Adherence was generally high for the technical measures: seeing a board-certified radiation oncologist (85% of patients), use of conformal treatment planning (85%), use of high-energy photons greater than 10 millivolts (75%), and use of custom immobilization (97%). But only 34% of patients completed two follow-up visits with the treating physician.

The investigators also devised a composite measure comprising conformal radiotherapy, high-energy photons, and custom immobilization.

Overall, adherence to this sixth indicator was 64%. The Detroit-area SEER registry had the highest adherence with the composite measure (89%); Connecticut had the lowest (44%). Adherence was highest in teaching hospitals (75%), followed by community hospitals (61%) and stand-alone facilities (51%).

Analysis by census tract income of the patients' counties of residence showed that the adherence rate was 62% for the bottom two quartiles, 64% for the third quartile, and 70% for the fourth quartile (incomes above $65,000).

Study limitations included possible variation in care or coding quality, lack of information on radiotherapy doses, and inability to link variations in care to patient outcomes, Dr. Bekelman noted.

Also, failure to bill for and document follow-up visits could have contributed to observed variation in adherence, he noted.

He and his colleagues recommended establishment of a population-based program to track quality measures including radiotherapy doses, posttreatment prostate-specific antigen levels, and common radiotherapy toxicities).

The investigators also called on the American Urological Association and the American Society for Therapeutic Radiology and Oncology to develop a consensus statement that would establish "explicit recommendations for coordinated follow-up of radiotherapy patients."

Bekelman J.E. Trends in the quality of external beam radiotherapy for elderly men with localized prostate cancer. Abstract 6507.

Commentary

Health care quality has been the focus of a great deal of scholarly effort in the past decade. In 2007, the quality movement will arrive at the front door of nearly all clinicians, as the Centers for Medicare and Medicaid rolls out its Physician Quality Reporting Initiative. In the future, quality cannot be claimed—it must be demonstrated (or so the thinking goes).

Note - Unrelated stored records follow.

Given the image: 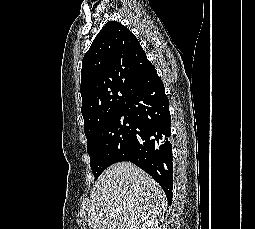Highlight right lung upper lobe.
Instances as JSON below:
<instances>
[{"mask_svg":"<svg viewBox=\"0 0 255 229\" xmlns=\"http://www.w3.org/2000/svg\"><path fill=\"white\" fill-rule=\"evenodd\" d=\"M154 69L127 27L116 21L105 24L82 60L81 113L86 138L123 111L138 81Z\"/></svg>","mask_w":255,"mask_h":229,"instance_id":"obj_1","label":"right lung upper lobe"}]
</instances>
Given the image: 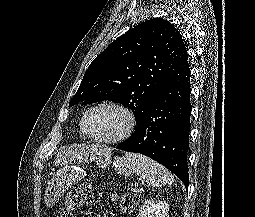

This SEER database survey finds that only one-third of patients treated with external beam radiotherapy completed two follow-up visits with the treating radiation oncologist. The authors point out that this "falls short" of the guideline enumerated by a panel of experts. The implication is that this is a bad thing. Is it?

Our practice includes a large percentage of men who live several hours from the treatment center. We typically see them once a year, sharing follow-up care with the local urologist who made the initial diagnosis. According to the RAND criteria, that is "falling short." Should we be concerned? We should point out that in the small percentage of men with significant morbidity, we may choose to see them more frequently.

A closer look at the data reveals that 80% of men are seen twice when visits to a urologist or a radiation oncologist are counted. In our view, this shared-care model is an efficient use of resources. It allows patients to be seen by the two professionals most intimately involved in the diagnosis and treatment of their cancer. It is an opportunity for the disciplines to collaborate by sharing information and knowledge.

The authors are to be congratulated for pointing out a weakness of the study design: the inability to link follow-up variations with outcomes.

Unless there are outcomes (patient satisfaction, etc.) that indicate the shared care model is inferior, however, we will continue our current practice.

— W. Robert Lee, M.D., and Judd W. Moul, M.D.